Description: Coffee is a native of south-west Ethiopia, but is cultivated throughout the tropics. In the wild, the tree reaches a height of 10m but is kept shorter in cultivation. It has evergreen leaves, smooth and shiny on the upper side, 15cm long, 6cm wide, with white flowers in dense clusters at base of the leaves. The berries are red and fleshy, each two-seeded, convex on one side, flat on the other with a long furrowed line running lengthways and covered with a thin parchment.

Parts used: kernel of the dried ripe seed

Constituents: oil, wax, caffeine (more caffeine in fresh than in roasted coffee), aromatic oil, tannic acid, caffetannic acid, gum, sugar, protein, B vitamins

Actions: brain stimulant, soothing action on vascular system, diuretic, antinarcotic, antiemetic.

Indications:

Therapeutics and Pharmacology: In acute cases of narcotic poisoning coffee can be injected into the rectum. It is said to ward off coma in cases of snakebite. Caffeine is valuable for heart disease, ascites and pleuritic effusion, and also in cases of inebriety. Coffee is rarely used medicinally, but caffeine is a frequent ingredient of many orthodox analgesic preparations as it potentiates the effect of paracetamol and aspirin and produces a feeling of well-being.

Combinations: Combines well with digitalis in the treatment of heart disease.

Caution: excessive amounts may cause sleeplessness and tachycardia.

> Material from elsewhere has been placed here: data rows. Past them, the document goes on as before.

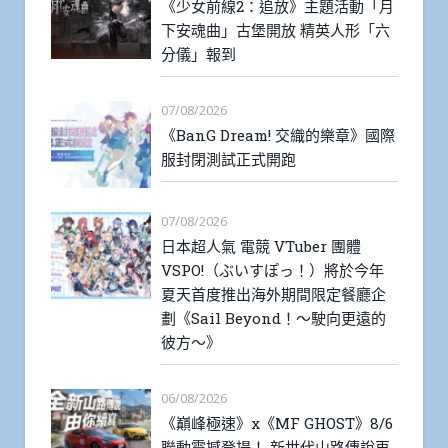
《少女前線2：追放》主題活動「月
下安魂曲」古堡開放 精英人形「六
分儀」報到
07/08/2026
《BanG Dream! 交織的樂章》國際
服封閉測試正式開跑
07/08/2026
日本超人氣 電競 VTuber 團體
VSPO!（ぶいすぽっ！）將於今年
夏天首度推出海外期間限定餐廳企
劃《Sail Beyond！～駛向更遠的
彼方～》
06/08/2026
《巔峰極速》x《MF GHOST》8/6
聯動震撼登場！ 新世代山路傳說再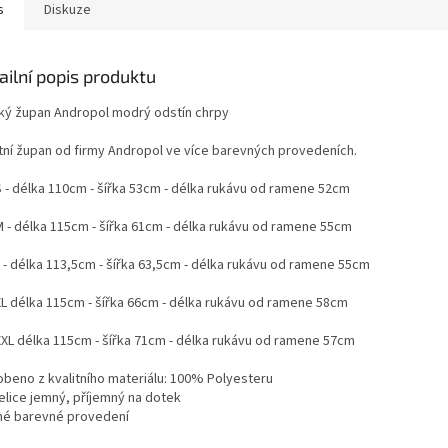
s
Diskuze
ailní popis produktu
ký župan Andropol modrý odstín chrpy
itní župan od firmy Andropol ve více barevných provedeních.
 S - délka 110cm - šířka 53cm - délka rukávu od ramene 52cm
 M - délka 115cm - šířka 61cm - délka rukávu od ramene 55cm
L - délka 113,5cm - šířka 63,5cm - délka rukávu od ramene 55cm
 XL délka 115cm - šířka 66cm - délka rukávu od ramene 58cm
 XXL délka 115cm - šířka 71cm - délka rukávu od ramene 57cm
robeno z kvalitního materiálu: 100% Polyesteru
velice jemný, příjemný na dotek
zné barevné provedení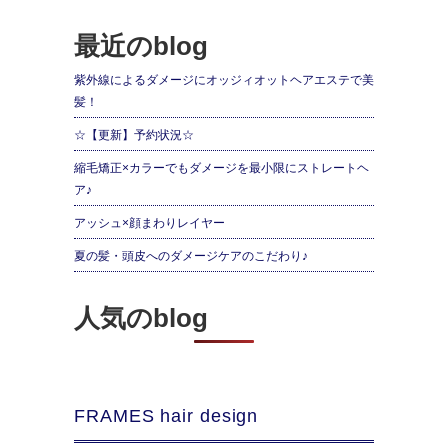
最近のblog
紫外線によるダメージにオッジィオットヘアエステで美
髪！
☆【更新】予約状況☆
縮毛矯正×カラーでもダメージを最小限にストレートヘ
ア♪
アッシュ×顔まわりレイヤー
夏の髪・頭皮へのダメージケアのこだわり♪
人気のblog
FRAMES hair design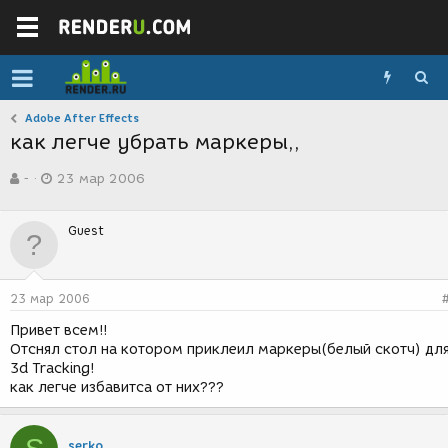
Adobe After Effects
как легче убрать маркеры,,
А
Д
-
23 мар 2006
в
а
т
т
о
а
Guest
р
с
т
о
е
з
м
д
23 мар 2006
ы
а
н
Привет всем!!
и
Отснял стол на котором приклеил маркеры(белый скотч) дл
я
3d Tracking!
как легче избавитса от них???
serko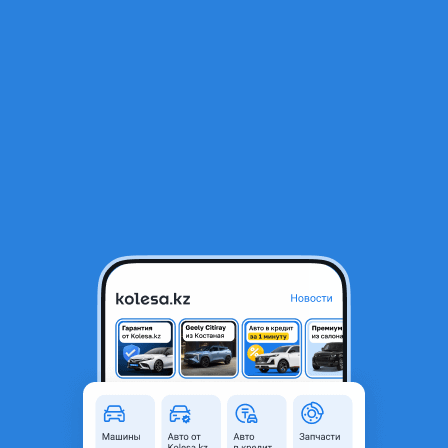
RU
Открыть приложение
1
Автозапчасти
Фильтр
Цепи в Казахстане
Найдено 1 420 объявлений
VIP-предложения
Стать VIP
Цепь ГРМ HILUX
38 000 ₸
1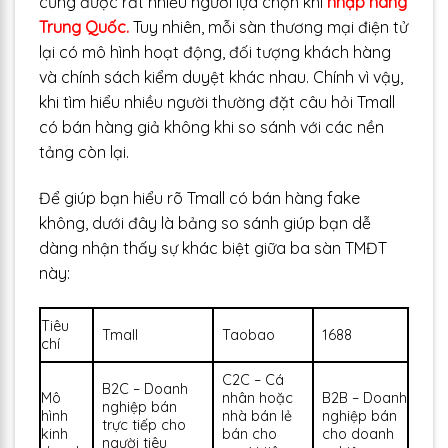
cũng được rất nhiều người lựa chọn khi
nhập hàng
Trung Quốc.
Tuy nhiên, mỗi sàn thương mại điện tử
lại có mô hình hoạt động, đối tượng khách hàng
và chính sách kiểm duyệt khác nhau. Chính vì vậy,
khi tìm hiểu nhiều người thường đặt câu hỏi Tmall
có bán hàng giả không khi so sánh với các nền
tảng còn lại.
Để giúp bạn hiểu rõ Tmall có bán hàng fake
không, dưới đây là bảng so sánh giúp bạn dễ
dàng nhận thấy sự khác biệt giữa ba sàn TMĐT
này:
Tiêu
Tmall
Taobao
1688
chí
C2C – Cá
B2C – Doanh
Mô
nhân hoặc
B2B – Doanh
nghiệp bán
hình
nhà bán lẻ
nghiệp bán
trực tiếp cho
kinh
bán cho
cho doanh
người tiêu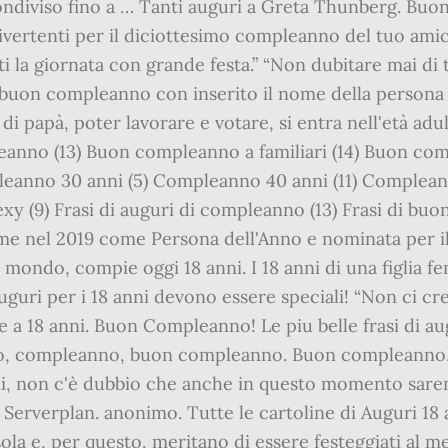
ondiviso fino a … Tanti auguri a Greta Thunberg. Buo
e divertenti per il diciottesimo compleanno del tuo ami
ti la giornata con grande festa.” “Non dubitare mai di 
uon compleanno con inserito il nome della persona !
i papà, poter lavorare e votare, si entra nell'età adul
nno (13) Buon compleanno a familiari (14) Buon co
leanno 30 anni (5) Compleanno 40 anni (11) Complean
 (9) Frasi di auguri di compleanno (13) Frasi di bu
a Time nel 2019 come Persona dell'Anno e nominata per
il mondo, compie oggi 18 anni. I 18 anni di una figlia 
auguri per i 18 anni devono essere speciali! “Non ci cr
e a 18 anni. Buon Compleanno! Le piu belle frasi di a
nno, compleanno, buon compleanno. Buon compleanno, a
nni, non c'è dubbio che anche in questo momento sar
no Serverplan. anonimo. Tutte le cartoline di Auguri 18 
la e, per questo, meritano di essere festeggiati al 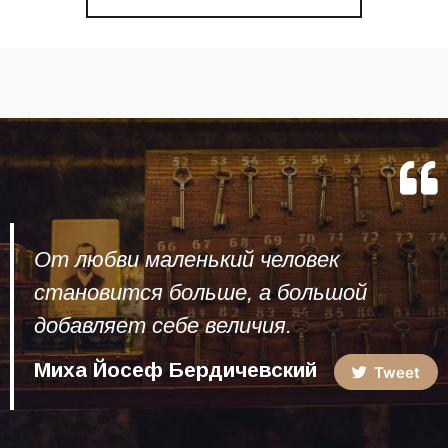
От любви маленький человек
становится больше, а большой
добавляет себе величия.
Миха Йосеф Бердичевский
Tweet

Additional Comments: The name Coffee is derived from Caffa, a province of Abyssinia (Ethiopia). The coffee shrub was introduced into Arabia in the fifteenth century and for two hundred years Arabia supplied the world's coffee. At the end of the seventeenth century the Dutch introduced the plant into Batavia, from where a plant was presented to Louis XIV of France in 1714. All the coffee now imported from Brazil has come from that single plant.

 

Bibliography

Grieve, M. 1931 A Modern Herbal, (ed. C.F. Leyel 1985), London.

Wren, R.C. 1988 Potter's New Cyclopaedia of Botanical Drugs and Preparations, C.W.Daniel, Saffron Walden.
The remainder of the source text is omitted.